#### Work to be completed
Only an exact repetition is needed: the lines from the start of the listing below through the line that contains "огов крупнейших рукописных", pictures omitted.

#### Record excerpts
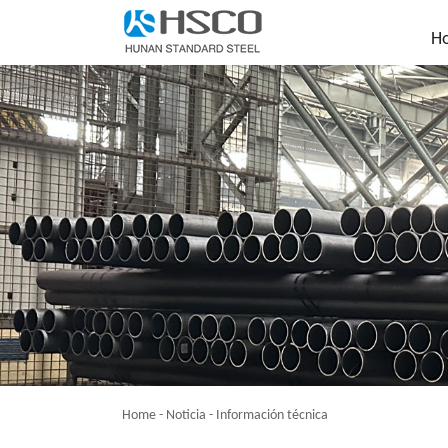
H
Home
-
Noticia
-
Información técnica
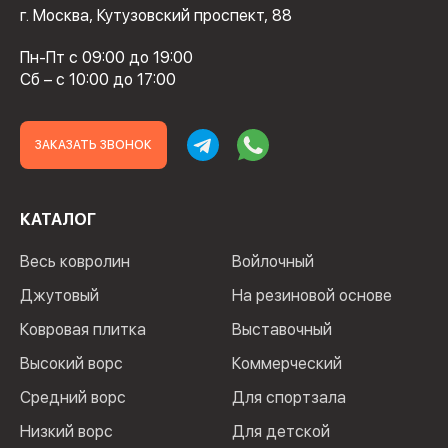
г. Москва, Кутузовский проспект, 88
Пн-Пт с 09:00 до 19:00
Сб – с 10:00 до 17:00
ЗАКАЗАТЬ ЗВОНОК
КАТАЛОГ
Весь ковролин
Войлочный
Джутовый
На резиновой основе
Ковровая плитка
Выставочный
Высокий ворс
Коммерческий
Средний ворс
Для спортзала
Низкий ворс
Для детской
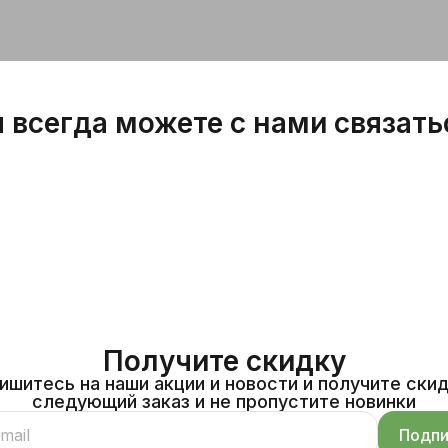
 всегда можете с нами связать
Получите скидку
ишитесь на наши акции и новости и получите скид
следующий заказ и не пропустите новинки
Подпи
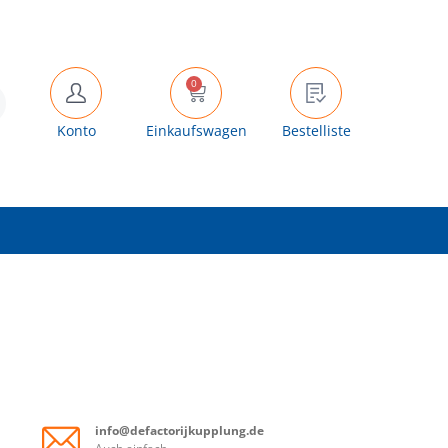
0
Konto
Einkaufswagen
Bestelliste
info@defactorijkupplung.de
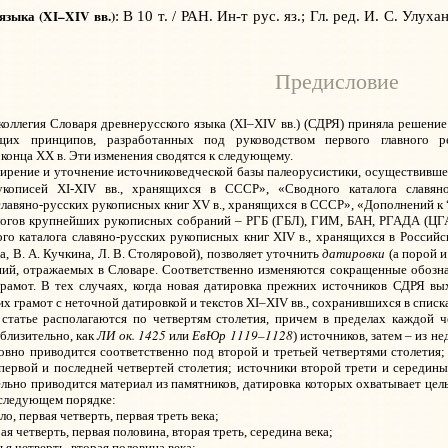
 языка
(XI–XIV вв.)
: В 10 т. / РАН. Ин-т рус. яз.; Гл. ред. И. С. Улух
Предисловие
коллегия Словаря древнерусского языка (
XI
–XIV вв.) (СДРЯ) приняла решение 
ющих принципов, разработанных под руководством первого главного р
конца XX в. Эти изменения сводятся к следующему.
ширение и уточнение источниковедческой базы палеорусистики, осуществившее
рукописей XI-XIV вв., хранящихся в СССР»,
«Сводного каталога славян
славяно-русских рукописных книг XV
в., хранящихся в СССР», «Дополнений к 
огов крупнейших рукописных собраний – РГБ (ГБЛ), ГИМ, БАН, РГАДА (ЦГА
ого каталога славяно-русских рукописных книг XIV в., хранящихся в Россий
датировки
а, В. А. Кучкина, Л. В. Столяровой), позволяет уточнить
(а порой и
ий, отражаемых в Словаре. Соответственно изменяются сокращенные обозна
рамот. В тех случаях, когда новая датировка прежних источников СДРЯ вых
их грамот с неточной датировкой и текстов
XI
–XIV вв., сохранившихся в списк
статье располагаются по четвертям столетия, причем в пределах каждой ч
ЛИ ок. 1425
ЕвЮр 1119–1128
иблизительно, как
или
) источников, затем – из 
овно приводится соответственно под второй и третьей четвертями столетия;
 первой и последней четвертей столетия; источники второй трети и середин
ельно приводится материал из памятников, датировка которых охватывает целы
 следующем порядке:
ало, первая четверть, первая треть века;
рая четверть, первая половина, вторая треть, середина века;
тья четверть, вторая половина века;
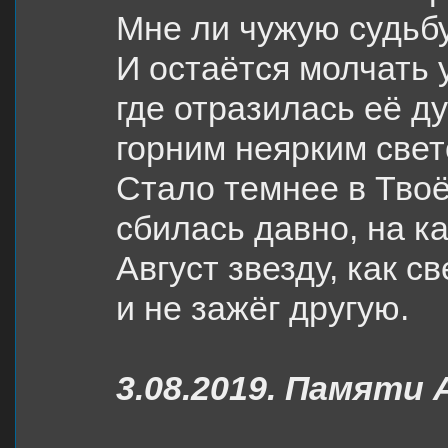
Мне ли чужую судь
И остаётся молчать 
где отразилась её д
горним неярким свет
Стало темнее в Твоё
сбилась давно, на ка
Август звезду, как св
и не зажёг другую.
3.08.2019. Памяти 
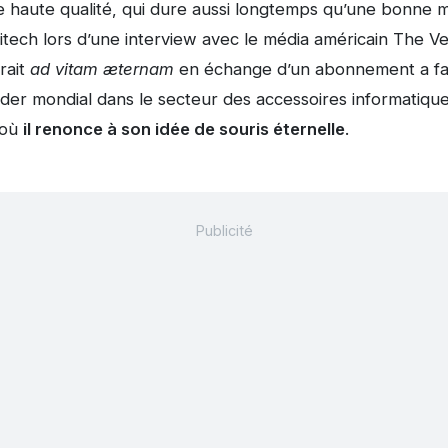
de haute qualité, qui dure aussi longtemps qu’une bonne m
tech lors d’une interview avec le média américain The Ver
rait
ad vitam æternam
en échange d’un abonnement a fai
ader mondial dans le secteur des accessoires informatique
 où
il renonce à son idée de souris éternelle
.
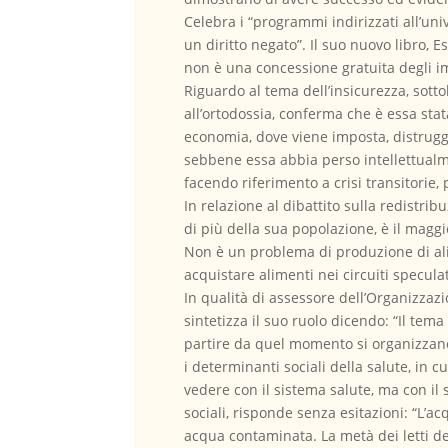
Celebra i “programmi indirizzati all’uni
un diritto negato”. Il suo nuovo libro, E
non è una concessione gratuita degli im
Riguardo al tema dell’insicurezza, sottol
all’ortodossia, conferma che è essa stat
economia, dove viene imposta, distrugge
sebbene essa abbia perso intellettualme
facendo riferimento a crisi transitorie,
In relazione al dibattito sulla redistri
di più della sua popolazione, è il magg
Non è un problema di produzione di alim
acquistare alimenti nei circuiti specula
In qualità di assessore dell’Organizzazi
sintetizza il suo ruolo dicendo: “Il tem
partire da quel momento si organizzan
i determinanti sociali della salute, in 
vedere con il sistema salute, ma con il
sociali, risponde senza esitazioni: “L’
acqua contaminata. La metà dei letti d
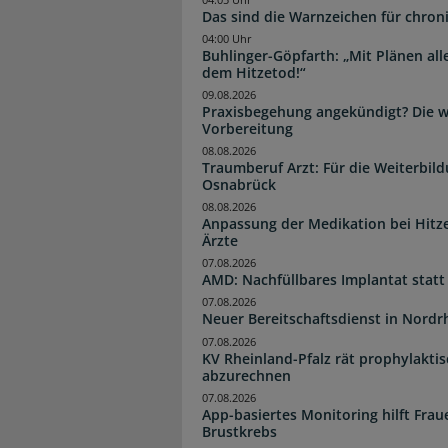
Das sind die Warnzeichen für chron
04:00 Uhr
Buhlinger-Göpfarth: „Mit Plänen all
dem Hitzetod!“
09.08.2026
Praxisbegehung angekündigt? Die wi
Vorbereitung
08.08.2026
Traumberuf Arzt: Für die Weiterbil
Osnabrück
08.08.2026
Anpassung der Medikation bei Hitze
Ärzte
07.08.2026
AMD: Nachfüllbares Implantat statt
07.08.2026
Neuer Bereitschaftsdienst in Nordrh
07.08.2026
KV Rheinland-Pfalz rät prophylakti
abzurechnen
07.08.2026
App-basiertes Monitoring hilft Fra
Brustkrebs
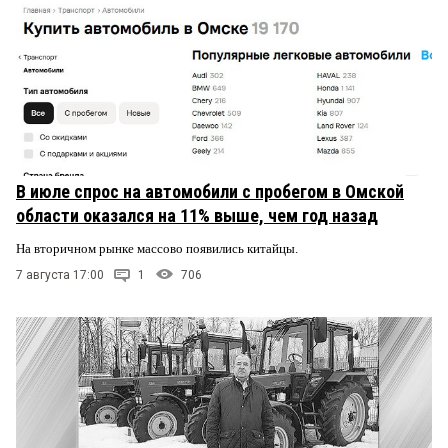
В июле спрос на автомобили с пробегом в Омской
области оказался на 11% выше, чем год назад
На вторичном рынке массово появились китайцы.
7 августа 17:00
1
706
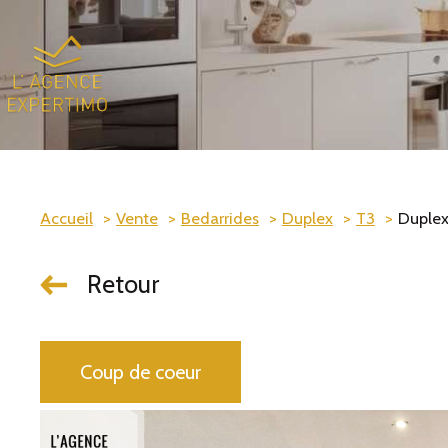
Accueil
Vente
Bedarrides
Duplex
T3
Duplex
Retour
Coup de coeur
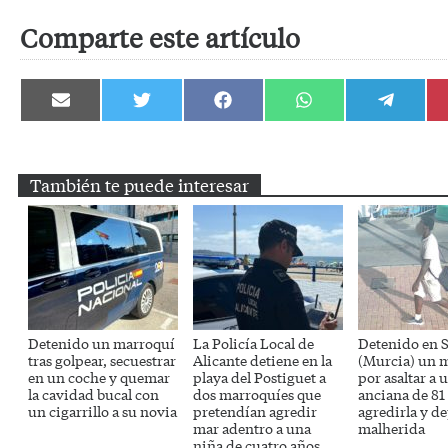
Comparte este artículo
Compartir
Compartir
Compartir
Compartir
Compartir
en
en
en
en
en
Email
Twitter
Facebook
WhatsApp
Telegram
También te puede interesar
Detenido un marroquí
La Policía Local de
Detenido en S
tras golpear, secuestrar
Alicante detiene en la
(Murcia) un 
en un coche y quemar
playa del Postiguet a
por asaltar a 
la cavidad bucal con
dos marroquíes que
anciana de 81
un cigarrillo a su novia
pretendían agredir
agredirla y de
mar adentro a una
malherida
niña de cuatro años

#### Result
H
Home
-
Noticia
-
Información técnica
г. Москва, Кутузовский проспект, 88
Пн-Пт с 09:00 до 19:00
Сб – с 10:00 до 17:00
ЗАКАЗАТЬ ЗВОНОК
КАТАЛОГ
Весь ковролин
Войлочный
Джутовый
На резиновой основе
Ковровая плитка
Выставочный
Высокий ворс
Коммерческий
Средний ворс
Для спортзала
Низкий ворс
Для детской
 всегда можете с нами связать
Получите скидку
ишитесь на наши акции и новости и получите скид
следующий заказ и не пропустите новинки
Подпи
0
Konto
Einkaufswagen
Bestelliste
info@defactorijkupplung.de
 языка
(XI–XIV вв.)
: В 10 т. / РАН. Ин-т рус. яз.; Гл. ред. И. С. Улух
Предисловие
коллегия Словаря древнерусского языка (
XI
–XIV вв.) (СДРЯ) приняла решение 
ющих принципов, разработанных под руководством первого главного р
конца XX в. Эти изменения сводятся к следующему.
ширение и уточнение источниковедческой базы палеорусистики, осуществившее
рукописей XI-XIV вв., хранящихся в СССР»,
«Сводного каталога славян
славяно-русских рукописных книг XV
в., хранящихся в СССР», «Дополнений к 
огов крупнейших рукописных собраний – РГБ (ГБЛ), ГИМ, БАН, РГАДА (ЦГА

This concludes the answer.